━━━━━ Information ━━━━━

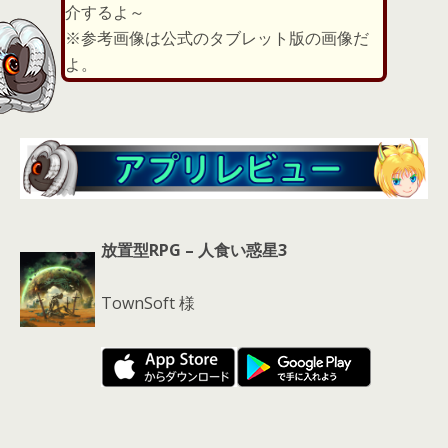
d
介するよ～
s
※参考画像は公式のタブレット版の画像だ
よ。
放置型RPG – 人食い惑星3
TownSoft 様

━━━━━

> _Task description_
Give back the entries above exactly as they stand. Leave the images out.

> _Expected output_
d
介するよ～
s
※参考画像は公式のタブレット版の画像だ
よ。
放置型RPG – 人食い惑星3
TownSoft 様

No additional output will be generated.